EXERCISE BRIEF: Identify each line below that contains the word "ikke", and copy it out.

********

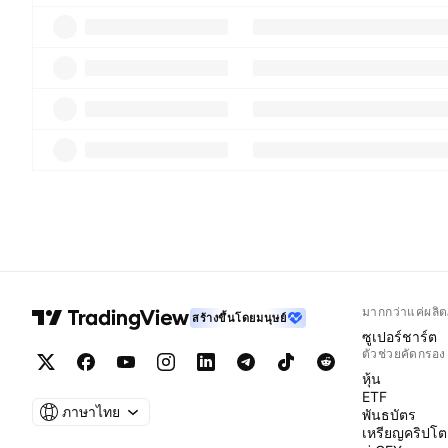
มากกว่าแค่ผลิต
สร้างขึ้นโดยมนุษย์
ซูเปอร์ชาร์ต
ตัวช่วยคัดกรอง
หุ้น
ETF
ภาษาไทย
พันธบัตร
เหรียญคริปโต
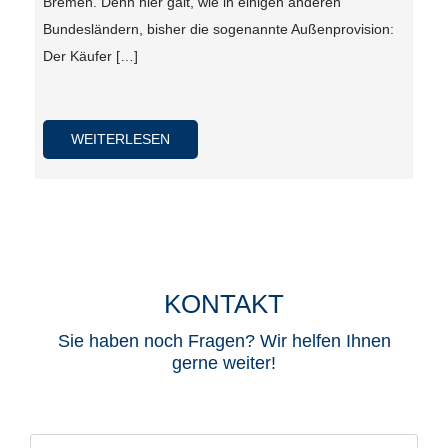
Bremen. Denn hier galt, wie in einigen anderen
Bundesländern, bisher die sogenannte Außenprovision:
Der Käufer […]
WEITERLESEN
KONTAKT
Sie haben noch Fragen? Wir helfen Ihnen
gerne weiter!​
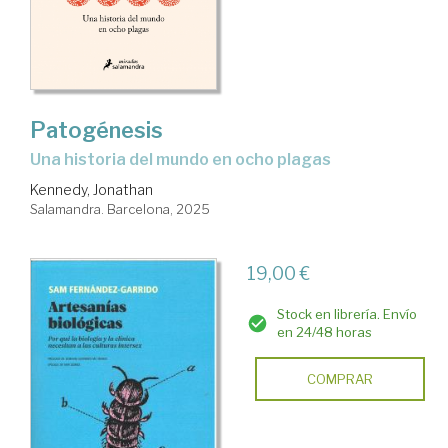
Patogénesis
Una historia del mundo en ocho plagas
Kennedy, Jonathan
Salamandra. Barcelona, 2025
19,00 €
Stock en librería. Envío
en 24/48 horas
COMPRAR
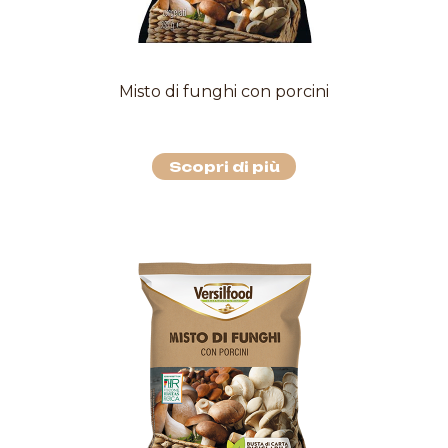
Misto di funghi con porcini
Scopri di più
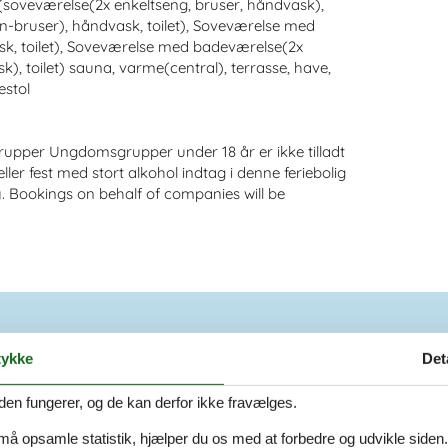
e: (soveværelse(2x enkeltseng, bruser, håndvask),
-bruser), håndvask, toilet), Soveværelse med
sk, toilet), Soveværelse med badeværelse(2x
, toilet) sauna, varme(central), terrasse, have,
estol
grupper Ungdomsgrupper under 18 år er ikke tilladt
ller fest med stort alkohol indtag i denne feriebolig
y. Bookings on behalf of companies will be
ykke
Det
m²
Tilbyder miniferie
Nej
den fungerer, og de kan derfor ikke fravælges.
Afstand vand
10 km
Ja
 må opsamle statistik, hjælper du os med at forbedre og udvikle siden. I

********

SOLUTION FOR THIS TASK:
grupper Ungdomsgrupper under 18 år er ikke tilladt
den fungerer, og de kan derfor ikke fravælges.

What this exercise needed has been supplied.